Failure to do so within the set period laid out by your policy may invalidate your cover.

Provide as much information as possible, including the name, address and insurance details of the third party involved in the accident.

Make sure you outline your interpretation of events, using sketches where possible.

If you have details of any witnesses, pass them to your claims handler.

Insurers should consider any relevant CCTV or dash cam footage which depict the incident.

Making a claim

If you have comprehensive insurance cover, you’ll be able to claim from your own provider, but you might lose your no claims bonus if the insurer is unable to recover the money from the other driver’s insurance.

This is usually the case if you’re at fault or you were involved in an accident with an uninsured driver.

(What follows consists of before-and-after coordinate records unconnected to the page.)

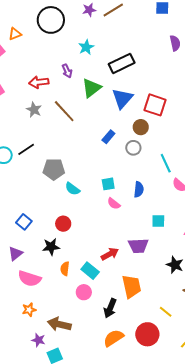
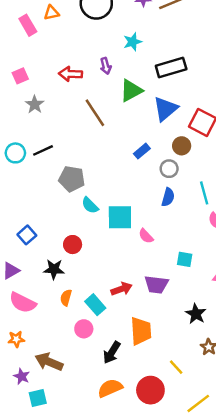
gray star: (34, 110) -> (35, 104), moved
cyan square: (108, 184) -> (120, 217), moved, size x1.6
blue semicircle: (139, 189) -> (168, 197), moved
pink semicircle: (114, 204) -> (146, 236), moved

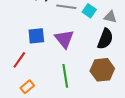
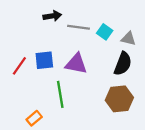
purple triangle: (64, 39) -> (76, 64), turned -40
red line: (19, 60) -> (19, 66), moved
green line: (65, 76) -> (60, 94), moved

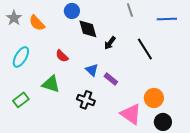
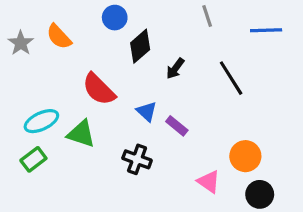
gray star: (14, 18) -> (21, 43), moved
black diamond: (88, 29) -> (140, 46), turned 65
red semicircle: (62, 56) -> (99, 89), size x1.6
cyan ellipse: (21, 57) -> (41, 121), moved, turned 35
pink triangle: (131, 114) -> (209, 182), size x0.7

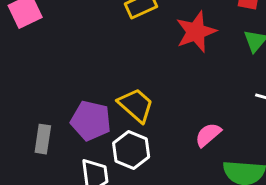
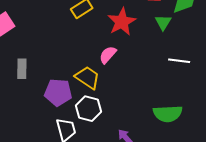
pink semicircle: (208, 135) -> (108, 55), moved
gray rectangle: (43, 139) -> (22, 69), moved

Uninsured losses – such as a hire car, loss of earnings, personal injury or policy excess – will be claimed from the other driver’s insurer.

If you have third party insurance you will be unable to claim against your own insurance policy for damage to your own vehicle.

Your insurance company will still decide who is responsible for the accident.

If you are not liable for the accident you will be entitled to claim back the reasonable cost of repair to your vehicle and uninsured losses from the other driver.

If you are liable, you will have to pay for the cost of repairing your vehicle and will not be entitled to claim uninsured losses.

You should also inform your own insurance company, while the other driver should contact theirs.

Consult the Motor Insurance Database to find out if the other driver has valid cover.

If you’ve been involved in an accident and you receive a letter or claim form from the third party or their insurance provider, send it to your own insurer as soon as possible.

What happens to my car?

What happens to your car depends on the severity of the damage.

If the insurer decides that the vehicle is not economical to repair, the car will be written-off and you’ll be offered the market value at the time of the accident.

Your insurer is entitled to deduct the value of your policy excess from the value you receive for your accident damaged vehicle.

If you have a very high policy excess, you may not receive as much as you might expect from your insurer.

The car will then be taken away, but you should be given the opportunity to keep it.

If you’re not happy with the valuation, you will be asked to provide documentary evidence as to why you believe the vehicle is worth more.

You should collect digital copies of vehicles for sale of the same make, model and of similar age and mileage to support your argument that your insurer’s valuation is not correct.

You should not make any repairs without the insurance company’s permission.

It’s most likely that you’ll be sent to an approved repairer, but you might be asked to submit your own estimates to be approved by the repairer.

The car will be repaired and returned to the condition at the time of the accident.